Can anyone see why this generates Prime?
$a_1 = 1!$
$a_2 = 2!-1!$
$a_3 = 3!-2!+1! = 3!-(2!-1!) = 3!-a_2$
$a_4 = 4!-3!+2!-1! = 4!-(3!-(2!-1!)) = 4!-a_3$
.
.
.
$a_n = n! - a_{n-1}$
In Wolframalpha, it is the af function. Example:
http://www.wolframalpha.com/input/?i=af(10)
This may be what you are looking for:
Wolfram|Alpha: Computational Knowledge Engine
There are many ways of representing it. Another way is with the Exponential Integral, the Gamma function, and the Incomplete Gamma Function:
Wolfram|Alpha: Computational Knowledge Engine
But, in terms of simple functions, no, it has no closed form.
To see that the two equations are equal is not easy. Here is the function with n=1 to 10.
http://www.wolframalpha.com/input/?i...7Bn,1,10%7D%5D
Found an interesting fact about these sum..
Miodrag Zivković proved in 1999 that there are only a finite number of alternating factorials that are also prime numbers, since 3612703 divides af(3612702) and therefore divides af(n) for all n ≥ 3612702. As of 2006, the known primes and probable primes are af(n) for (sequence A001272 in the OEIS)
n = 3, 4, 5, 6, 7, 8, 10, 15, 19, 41, 59, 61, 105, 160, 661, 2653, 3069, 3943, 4053, 4998, 8275, 9158, 11164
Only the values up to n = 661 have been proved prime in 2006. af(661) is approximately 7.818097272875 × 101578.
Don't quite get the reasoning why there is a limit to the number of primes though
Reasoning to the limit:
If 3612703 divides af(n) for all $n\ge 3612702$, then af(n) is a composite number, not a prime number. Therefore, only af(1) through af(3612701) could possibly be prime. To show that af(n) is composite:
Induction Hypothesis: for all $n\ge 3612702, 3612703$ divides $\text{af}(n)$.

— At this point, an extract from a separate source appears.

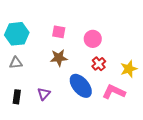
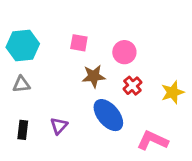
brown star: (59, 58) -> (94, 76), moved
pink L-shape: (114, 92) -> (153, 140), moved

Base of Induction: for $n=3612702$, Zivković showed that 3612703 divides $\text{af}(n)$. (I do not have the computing power to prove that statement is true, but if it is true, the rest of the induction follows).

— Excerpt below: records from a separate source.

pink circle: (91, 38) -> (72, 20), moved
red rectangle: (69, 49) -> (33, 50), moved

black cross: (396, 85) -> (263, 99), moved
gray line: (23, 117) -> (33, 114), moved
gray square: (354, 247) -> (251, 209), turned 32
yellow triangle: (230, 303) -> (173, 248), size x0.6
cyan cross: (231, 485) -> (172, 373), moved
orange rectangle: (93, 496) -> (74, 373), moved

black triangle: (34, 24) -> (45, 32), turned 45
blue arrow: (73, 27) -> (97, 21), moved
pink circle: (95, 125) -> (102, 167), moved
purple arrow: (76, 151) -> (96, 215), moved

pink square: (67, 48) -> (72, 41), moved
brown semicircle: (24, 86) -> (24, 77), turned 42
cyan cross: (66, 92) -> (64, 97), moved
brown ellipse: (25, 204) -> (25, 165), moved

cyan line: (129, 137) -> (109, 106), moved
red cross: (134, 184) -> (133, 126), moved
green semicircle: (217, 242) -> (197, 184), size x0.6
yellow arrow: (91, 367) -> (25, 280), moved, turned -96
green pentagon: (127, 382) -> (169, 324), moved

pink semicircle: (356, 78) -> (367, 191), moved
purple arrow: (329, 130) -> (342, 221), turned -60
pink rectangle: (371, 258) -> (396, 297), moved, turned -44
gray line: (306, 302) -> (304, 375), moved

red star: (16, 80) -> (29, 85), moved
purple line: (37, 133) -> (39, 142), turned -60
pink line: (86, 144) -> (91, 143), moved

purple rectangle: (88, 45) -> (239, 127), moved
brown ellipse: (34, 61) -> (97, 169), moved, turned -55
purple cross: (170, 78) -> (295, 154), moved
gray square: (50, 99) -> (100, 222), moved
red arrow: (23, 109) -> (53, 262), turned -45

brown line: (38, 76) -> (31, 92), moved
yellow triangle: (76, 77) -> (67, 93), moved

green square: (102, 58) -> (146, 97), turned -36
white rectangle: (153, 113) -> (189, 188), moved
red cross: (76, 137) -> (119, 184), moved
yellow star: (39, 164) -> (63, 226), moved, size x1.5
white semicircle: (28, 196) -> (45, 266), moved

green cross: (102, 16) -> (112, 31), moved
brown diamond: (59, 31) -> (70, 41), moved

Induction assumption: Suppose 3612703 divides af(n) for some $n\ge 3612702$.
Then by the induction hypothesis, there exists integer $k$ such that $\text{af}(n) = 3612703k$.

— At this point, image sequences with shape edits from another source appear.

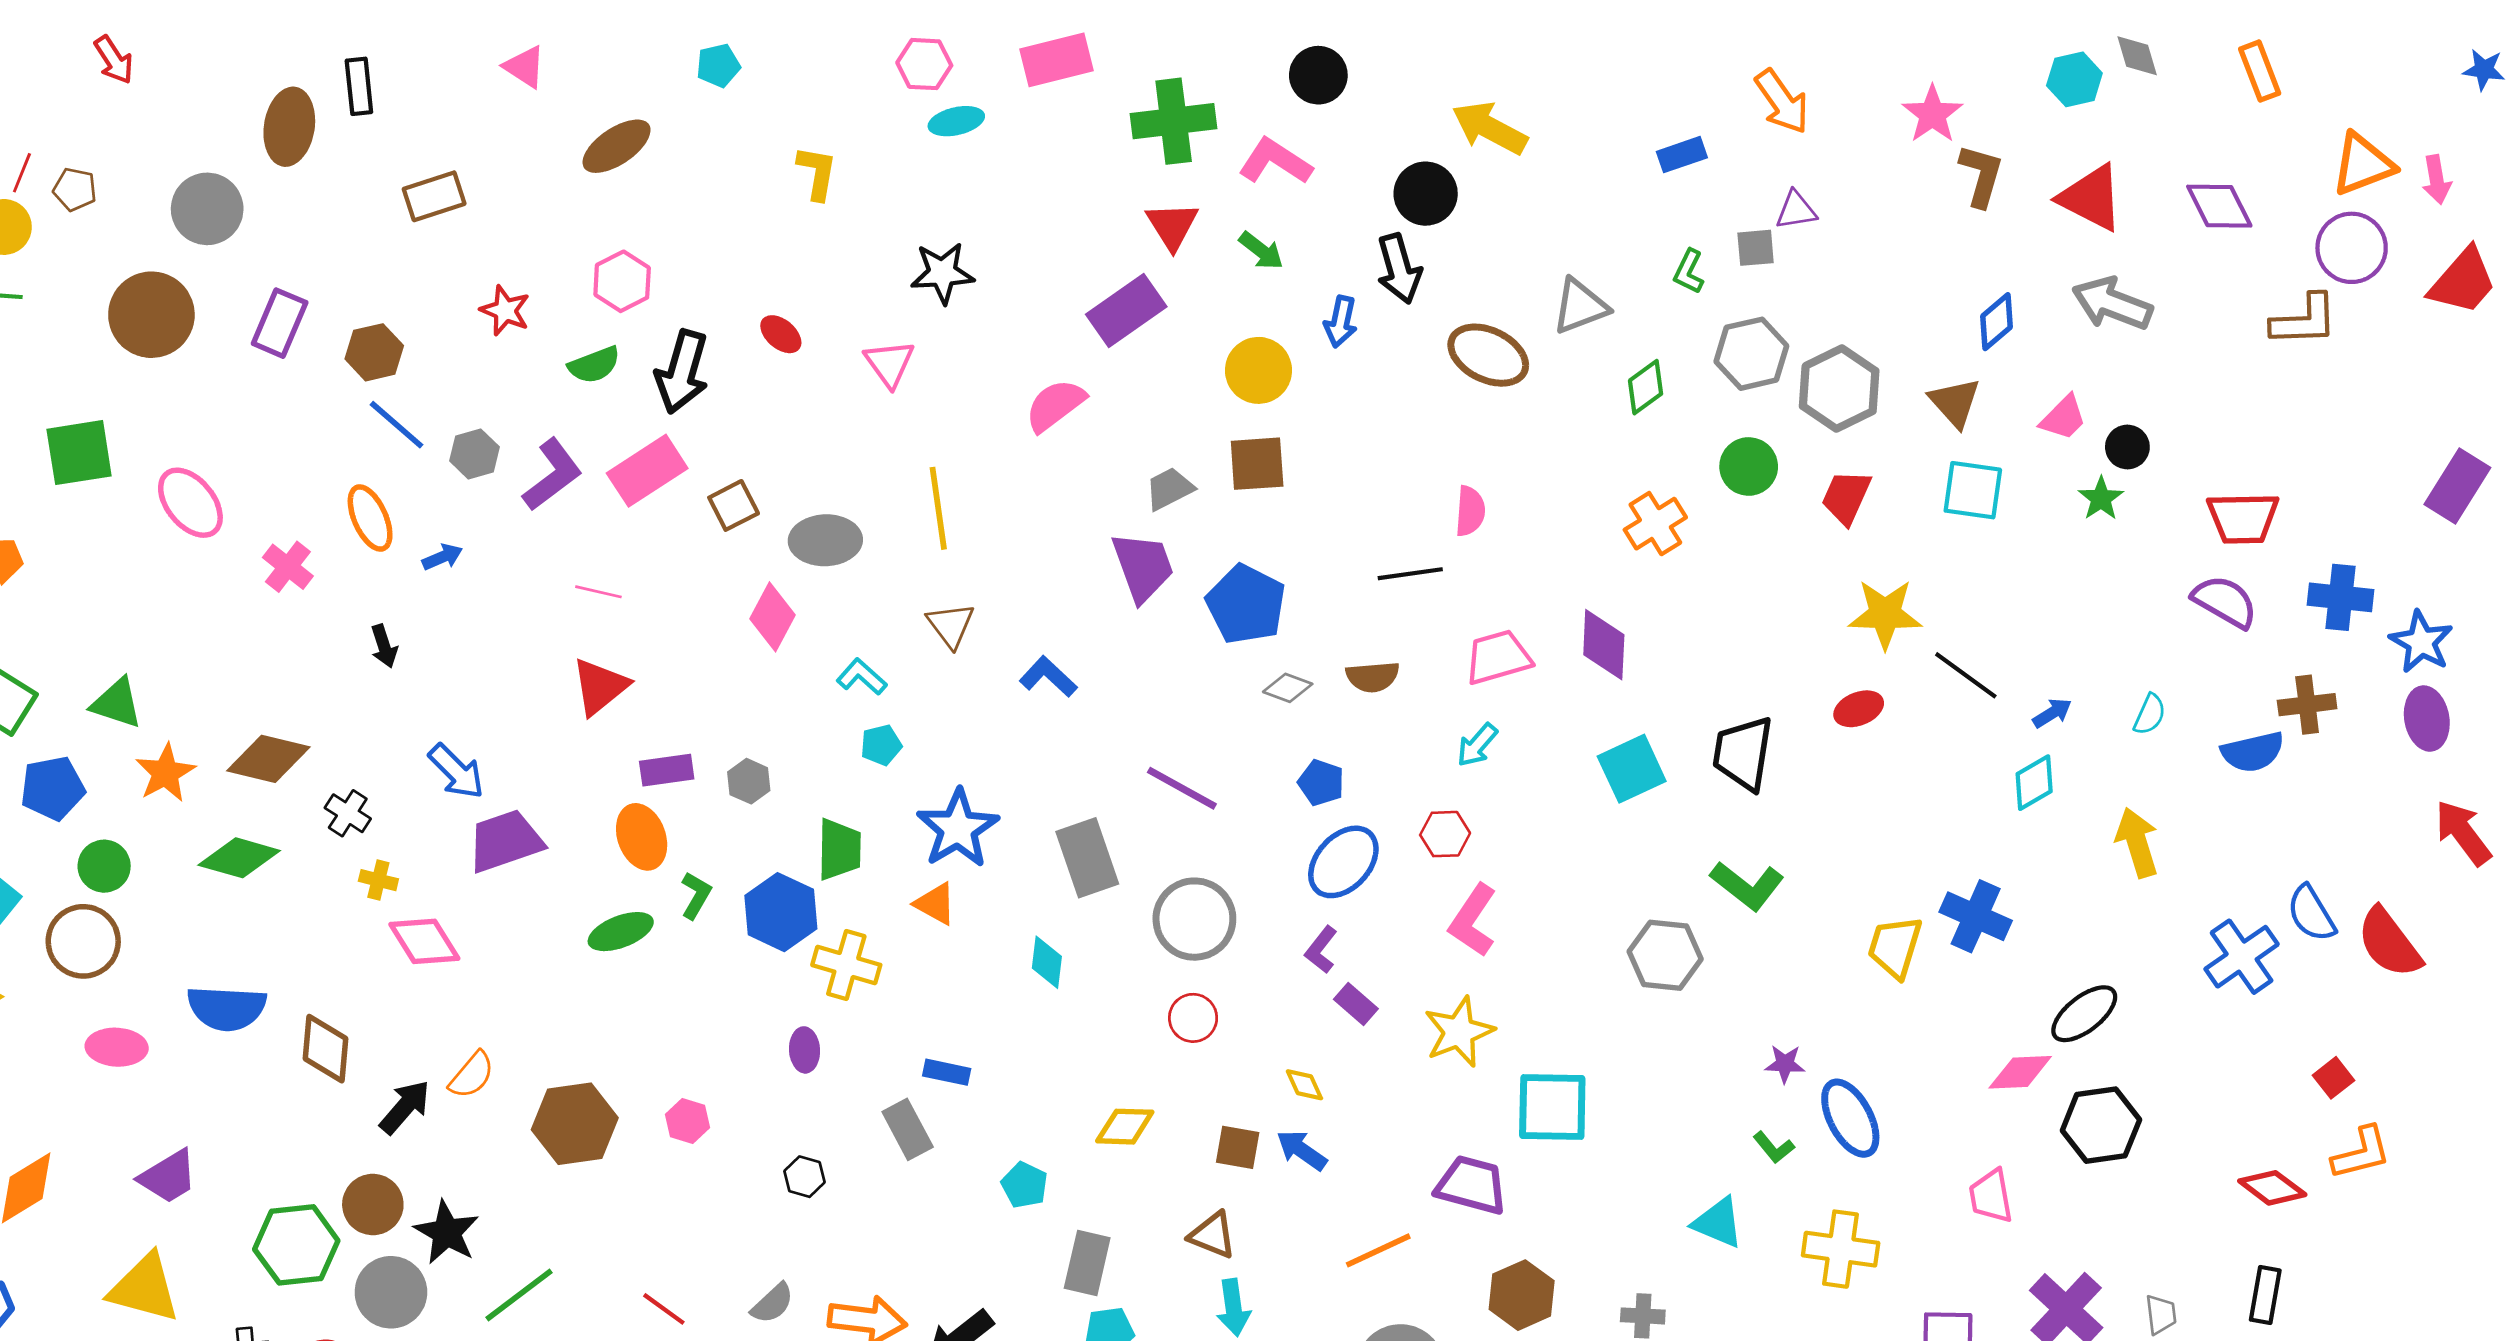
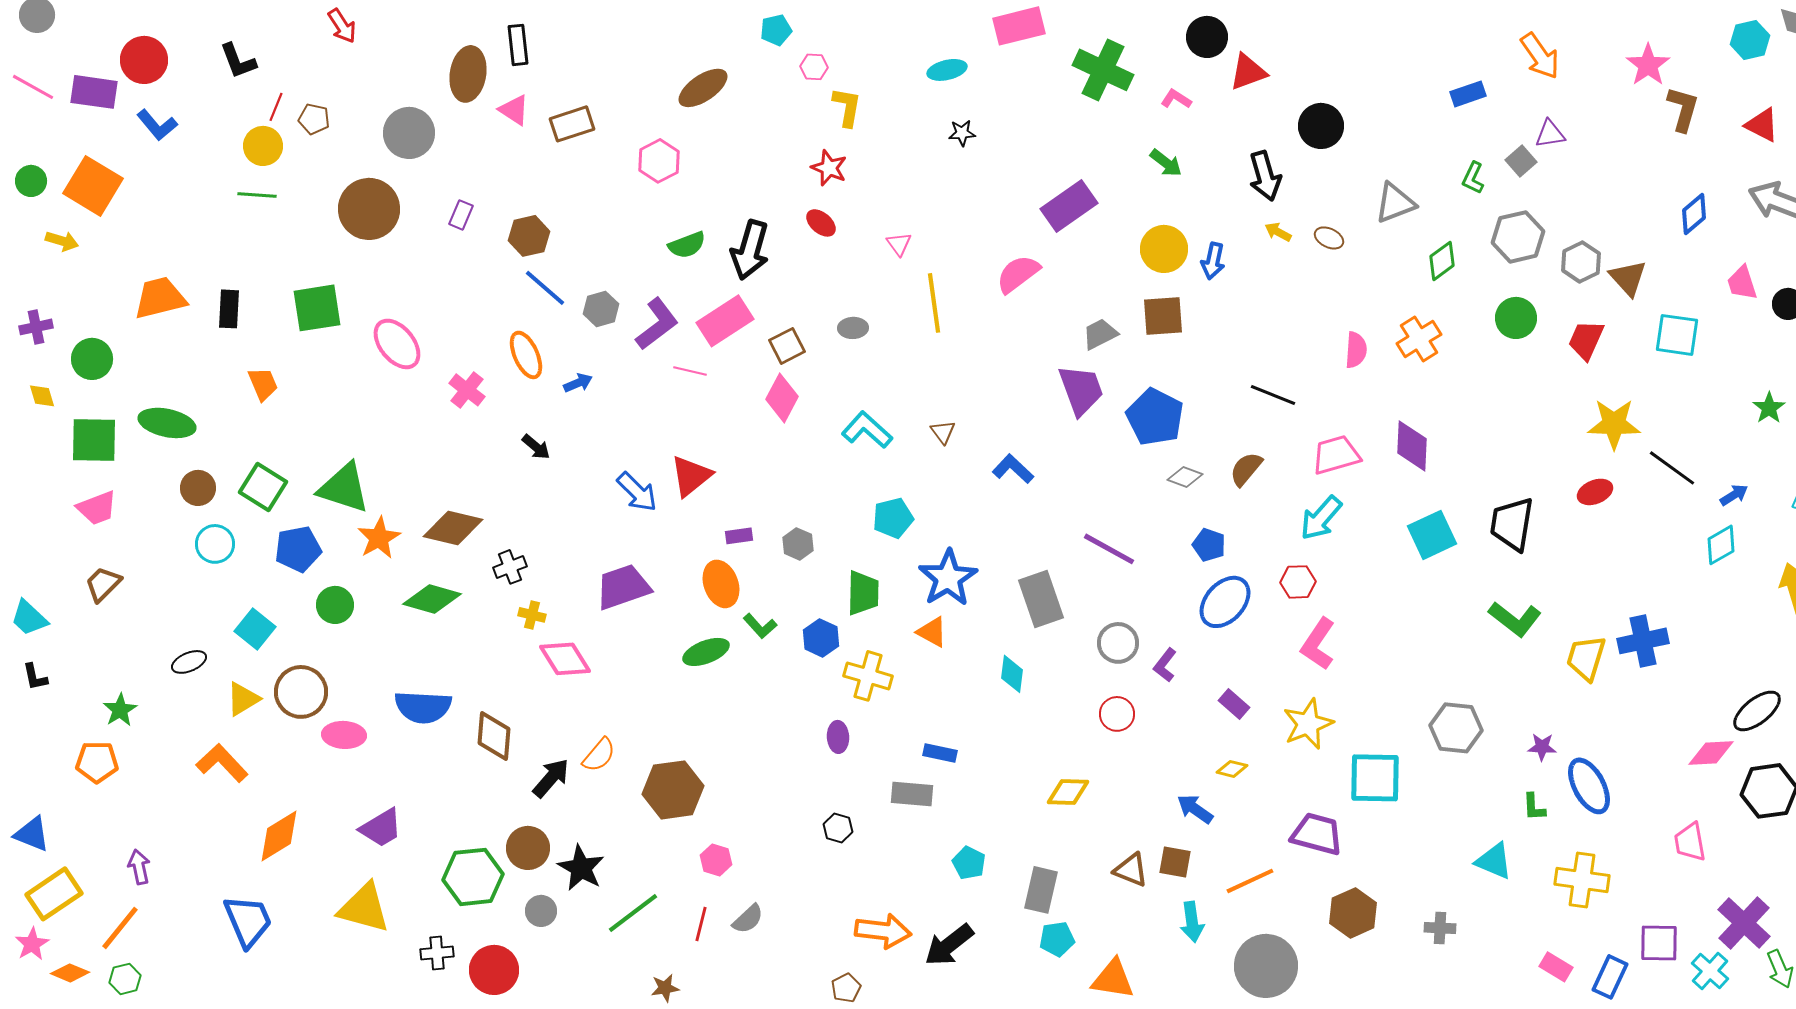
pink hexagon: (924, 64) -> (814, 67), moved, size x0.7
pink triangle: (525, 67) -> (514, 110), moved
green cross: (1174, 121) -> (1103, 70), turned 32
yellow arrow: (1490, 128) -> (1278, 232), moved, size x0.5
pink L-shape: (1275, 162) -> (1176, 99), size x0.6
black circle: (1426, 194) -> (1321, 126), moved
red triangle: (2091, 198) -> (1762, 125), size x0.7
red triangle: (1172, 226) -> (1248, 72), moved, turned 42
gray square: (1756, 248) -> (1521, 161), turned -36
black star: (942, 273) -> (962, 133), moved, size x0.6
pink hexagon: (622, 281) -> (659, 161), moved
red star: (505, 311) -> (829, 168), moved
blue arrow: (1341, 322) -> (1213, 261), moved
purple rectangle: (280, 323) -> (461, 215), size x0.6
brown ellipse: (1488, 355) -> (1329, 238), size x0.5
pink triangle: (889, 363) -> (899, 244), size x0.7
gray hexagon: (1839, 389) -> (1581, 262), size x0.7
brown triangle: (1955, 402) -> (1628, 278), moved
pink trapezoid: (2063, 418) -> (1742, 283), turned 117
green star: (2101, 499) -> (1769, 408), moved
yellow line: (938, 508) -> (934, 303), moved
pink semicircle: (1470, 511) -> (1356, 350), moved
orange cross: (1655, 524) -> (1419, 339), moved
gray ellipse: (825, 540) -> (853, 328), moved, size x0.6
black line: (1410, 574) -> (1273, 395), turned 30
pink line: (598, 592) -> (690, 371), moved
pink diamond: (772, 617) -> (782, 398), moved
brown triangle: (951, 625) -> (943, 432), size x0.7
black arrow: (384, 646) -> (536, 447), turned -32
cyan L-shape: (862, 677) -> (867, 430), moved, size x1.4
brown semicircle: (1373, 677) -> (1246, 469), turned 135
green triangle: (117, 703) -> (344, 488), size x1.4
cyan pentagon: (881, 745) -> (893, 518), size x1.4
cyan arrow: (1477, 745) -> (1321, 518), size x1.4
purple rectangle: (667, 770) -> (739, 536), size x0.7
blue arrow: (456, 771) -> (637, 492), moved
black cross: (348, 813) -> (510, 567), turned 36
green L-shape: (696, 895) -> (760, 626), turned 108
blue hexagon: (781, 912) -> (821, 638), size x0.7
blue cross: (1976, 916) -> (1643, 641), moved, turned -36
gray circle: (1194, 919) -> (1118, 643), size x0.7
brown circle: (83, 941) -> (301, 692), moved
yellow trapezoid: (1895, 947) -> (1586, 658), moved
purple L-shape: (1321, 950) -> (1165, 665), moved
gray hexagon: (1665, 955) -> (1456, 728), moved
yellow diamond: (1304, 1085) -> (1232, 769), moved, turned -52
pink hexagon: (688, 1121) -> (716, 860), moved
gray rectangle: (908, 1129) -> (912, 794), turned -57
brown square: (1238, 1147) -> (1175, 862), moved
green L-shape: (1774, 1147) -> (1534, 807), turned 36
cyan pentagon: (1025, 1185) -> (969, 863), moved
gray circle: (391, 1292) -> (541, 911), size x0.6
gray semicircle: (772, 1303) -> (748, 919), moved
cyan arrow: (1233, 1308) -> (1192, 922), moved
red line: (664, 1309) -> (701, 924), moved, turned 68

Next, we want to show that 3612703 divides $\text{af}(n+1) = (n+1)! - \text{af}(n)$. Since $n\ge 3612702$, we know there exists integer $q$ such that $(n+1)! = 3612703q$ (property of the factorial, we know that $q$ is the product of all positive integers no larger than $n+1$ not equal to 3612703).
So, $\text{af}(n+1) = (n+1)! - \text{af}(n) = 3612703q-3612703k = 3612703(q-k)$.
Since the difference of two integers (q-k) is an integer, it shows that $\text{af}(n+1)$ is a composite number divisible by 3612703.
Therefore, by the principle of mathematical induction, the hypothesis holds for all $n\ge 3612702$.
So, as long as 3712703 really does divide af(3612702), there are only a finite number of primes. I will go ahead and trust Zivković rather than try to prove it myself.
Actually, I can prove that af(3612702) is divisible by 3612703 with an R program:
fact <- 1
af <- 1
for( i in 2:3612702 ) {
fact <- (i * fact) %% 3612703
af <- (fact - af) %% 3612703
}
af
If the final result gives 0, then af(3612702) is divisible by 3612703.
When I ran the code, it did, in fact, give 0.